Don't spin on the main mutex while waiting for new work #8433

abadams · 2024-10-08T18:18:19Z

This is one solution to an issue identified by Marcos, opened for discussion. Here's the full description of the issue:

Once they run out of work to do, Halide worker threads spin for a bit checking if new work has been enqueued before calling cond_wait, which puts them to sleep until signaled. Job owners also spin waiting for their job to complete before going to sleep on a different condition variable. I hate this, but all previous attempts I have made at removing or reducing the spinning have made things slower.

One problem with this approach is that spinning is done by releasing the work queue lock, yielding, reacquiring the work queue lock, and doing the somewhat involved check to see if there's something useful for this thread to do, either because new work was enqueued, the last item on a job completed, or a semaphore was released. This hammering of the lock by idle worker threads can starve the thread that actually completed the last task, delaying its ability to tell the job owner the job is done, and can also starve the job owner, causing it to take extra time to realize the job is all done and return back into Halide code. So this adds some wasted time at the end of every parallel for loop.

This PR gets these idle threads to spin off the main mutex. I did this by adding a counter to each condition variable. Any time they are signaled, the counter is atomically incremented. Before they first release the lock, the idlers atomically capture the value of this counter. Then in cond_wait they spin for a bit doing atomic loads of the counter in between yields until it changes, in which case they grab the lock and return, or until they reach the spin count limit, in which case they go to sleep. This improved performance quite a bit over main for the blur app, which is a fast pipeline (~100us) with fine-grained parallelism. The speed-up was 1.2x! Not much effect on the more complex apps.

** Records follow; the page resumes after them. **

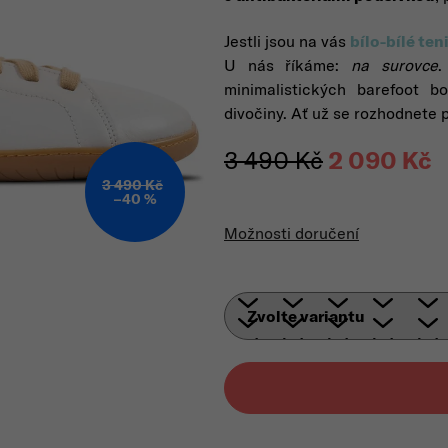
Jestli jsou na vás
bílo-bílé ten
U nás říkáme:
na surovce
.
minimalistických barefoot 
divočiny. Ať už se rozhodnete 
3 490 Kč
2 090 Kč
3 490 Kč
Mě
–40 %
Možnosti doručení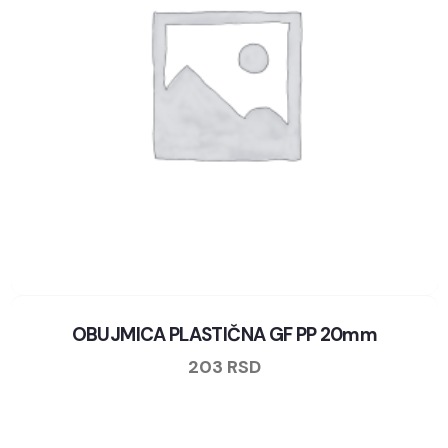
OBUJMICA PLASTIČNA GF PP 20mm
203
RSD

I'm not entirely sure it's correct, because I think the counter has to be incremented with the lock held, so that it serializes correctly with the idlers capturing the value of the counter before releasing the lock, and you can call cond_signal/broadcast without holding the mutex (though we don't do that currently). It also has the unfortunate effect of waking up all spinning threads when you signal, instead of just one of them. However we never actually call signal, just broadcast. It also increases the size of a cond var, which might be considered a breaking change in the Halide runtime API.

Alternatives:

Continue to spin in the thread pool instead of in cond_wait, but on one of these counter, not the main lock
Somehow make some mutex lock attempts higher priority than others so that the lock acquires while spinning don't starve the lock acquires to do something useful
Figure out how to remove the spinning for new work entirely without hurting performance. Haven't been able to do this so far. Right now spinning helps pipeline latency on uncontended systems (unsurprising), but also helps total system throughput on linux on contended systems (surprising).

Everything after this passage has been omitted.